Afin de savoir dans quelle situation vous vous trouvez (déclaration de conformité à une MR ou si vous devez effectuer une demande d’autorisation), vous pouvez vous rendre sur le site de la CNIL.

Ces obligations légales sont à respecter obligatoirement si vous espérez publier vos travaux.

Un intérêt pédagogique

Un protocole de recherche est l’occasion pour un chercheur de confronter ses idées et sa méthodologie à d’autres regards.

Ces regards pouvant être ceux de non-experts ; c’est d’ailleurs souvent eux qui ont les analyses les plus pertinentes.

Ces échanges pourraient s’organiser en réunions régulières, où chaque participant commenterait le travail des autres. Les étudiants (en 2e et 3e cycles des études médicales) ont tout à fait leur place dans ce genre de réunion. C’est une très bonne école pour les plus jeunes : cela permettrait d’illustrer l’intérêt de la lecture critique d’article enseignée en 2e cycle et (pourquoi pas) de créer des vocations !

Un travail non valorisable… vraiment ?

Un dernier point positif à rédiger un protocole de recherche est de le publier. En fait, en mettant au point une seule étude vous pouvez potentiellement la valoriser par deux articles !! (Le protocole ET les résultats de votre étude).

Et là encore, on rejoint un aspect éthique. Il est assez dérangeant de savoir que plusieurs équipes ont travaillé exactement sur le même sujet, avec la même méthodologie, sans échanger et sans connaître les résultats des expérimentations antérieures. Et que ces résultats restent toujours inconnus du reste de la communauté scientifique ; et donc que d’autres équipes risquent d’effectuer les mêmes études alors que le résultat est négatif.

Nous clôturons ce premier acte en attirant votre attention sur la complexité de cette tâche. Même si la formation continue lors des réunions qui ont été évoquées plus haut peut être très bénéfique, il existe des formations de plusieurs jours sur la rédaction des protocoles de recherche clinique. Des méthodologistes en font leur métier ; il s’agit d’une tâche complexe.
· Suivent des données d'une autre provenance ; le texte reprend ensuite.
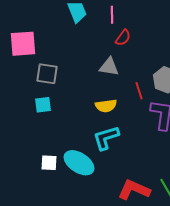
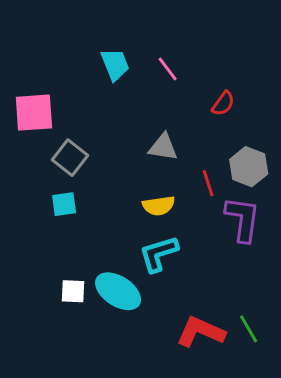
pink line: (112, 15) -> (168, 69), turned -36
red semicircle: (123, 38) -> (223, 104), moved
gray square: (47, 74) -> (70, 158), turned 30

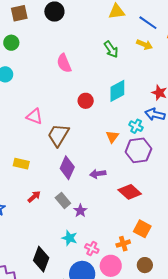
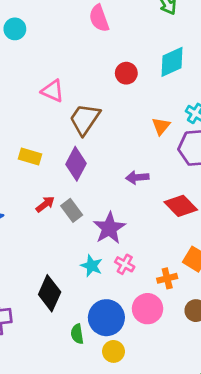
purple diamond: (67, 168) -> (76, 164), moved
gray rectangle: (63, 200) -> (72, 210), moved
purple star: (80, 211) -> (109, 228), size x1.6
pink cross: (92, 248) -> (125, 264), moved

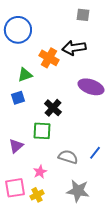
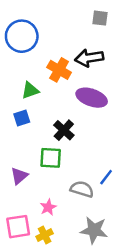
purple ellipse: (91, 87) -> (92, 98), moved
blue line: (95, 153) -> (106, 177), moved

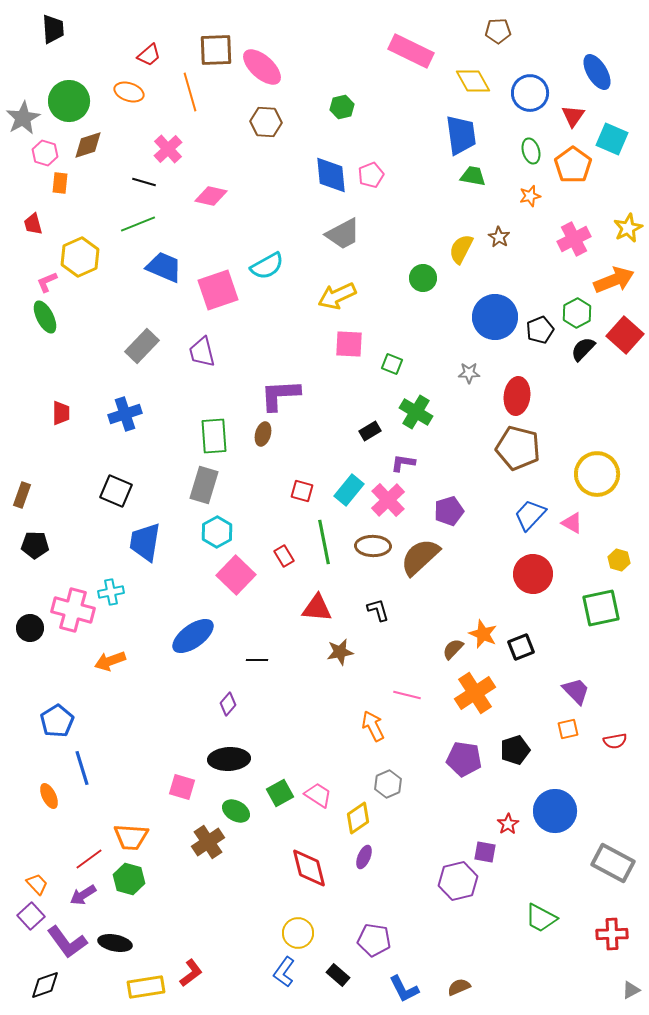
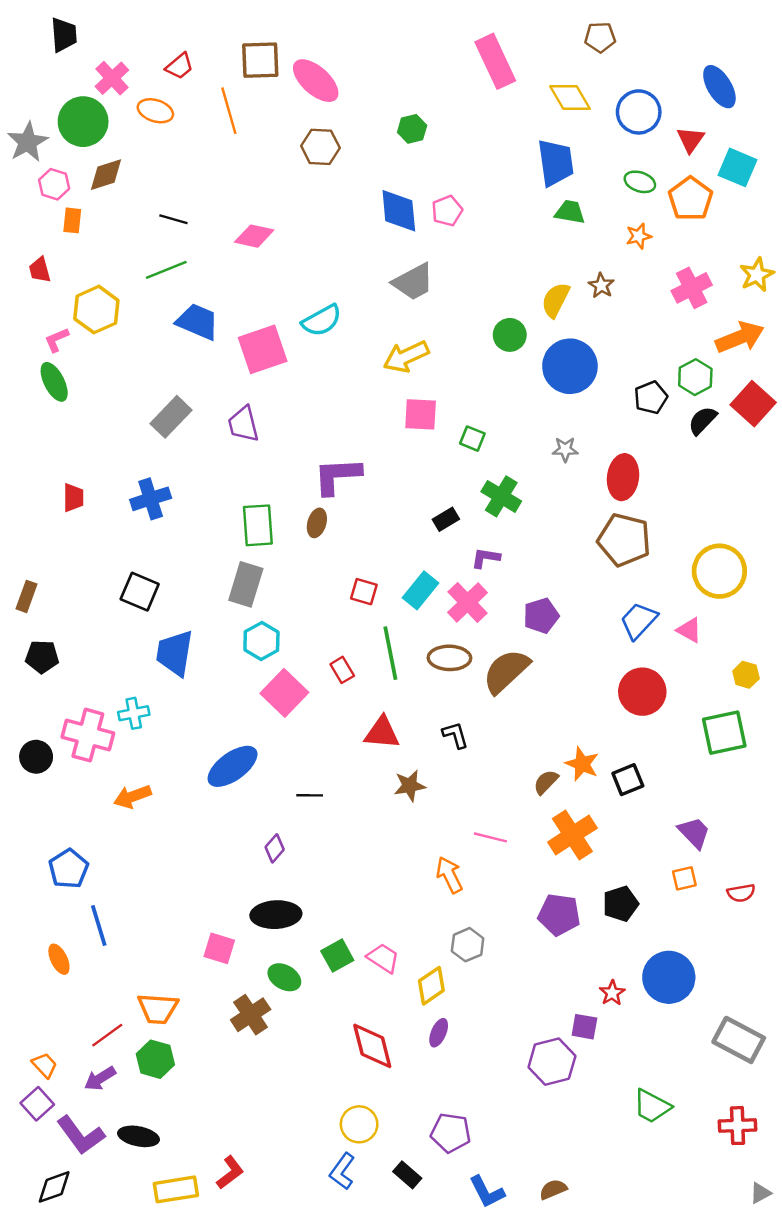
pink rectangle: (411, 51) -> (495, 61), turned 39
pink cross: (168, 149) -> (112, 78), moved
green ellipse: (531, 151) -> (640, 182), turned -55
blue circle: (495, 317) -> (570, 366), moved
Renseignez-vous auprès de vos chefs de service, des Groupements Interrégionaux de Recherche clinique et d'Innovation ou des Départements de Formation Médicale Permanente de votre CHU de secteur pour vous former ou vous entourer suffisamment

Enfin, pour vous aider dans vos démarches nous allons mettre au point un guide interactif, qui sera bientôt disponible à partir de votre espace adhérent AJG.

Alexandre BOUSSUGE
Pour l’Association des Jeunes Gériatres

Bibliographie

  • Décret n° 2016-1537 du Code de Santé publique du 16 novembre 2016 d’application de la loi n° 2012-300 du 5 mars 2012 relative aux recherches impliquant la personne humaine (dite loi Jardé), telle que modifiée par l’ordonnance n° 2016-800 du 16 juin 2016) a été publié le 17 novembre 2016 au Journal Officiel.
  • Site de l’INSERM (https://www.inserm.fr/professionnels-recherche/recherche-sur-personnes/soumission-projets-impliquant-personne-humaine).
  • Site de l’Institut Nationale des Données de Santé, pour effectuer des demandes auprès du CEREES (https://www.indsante.fr/fr).
  • Site de la CNIL (https://www.cnil.fr/fr/quelles-formalites-pour-les-traitements-de-donnees-de-sante-caractere-personnel).
  • Site de l’Agence Régional de Santé Ile-de-France (https://www.iledefrance.ars.sante.fr/comites-de-protection-des-personnes-cpp).
  • Site du Ministère des Solidarités et de la Santé (https://bit.ly/2US9HFY).
  • Recommandations de bonnes pratiques Equator Network (https://bit.ly/2L4Qmgg).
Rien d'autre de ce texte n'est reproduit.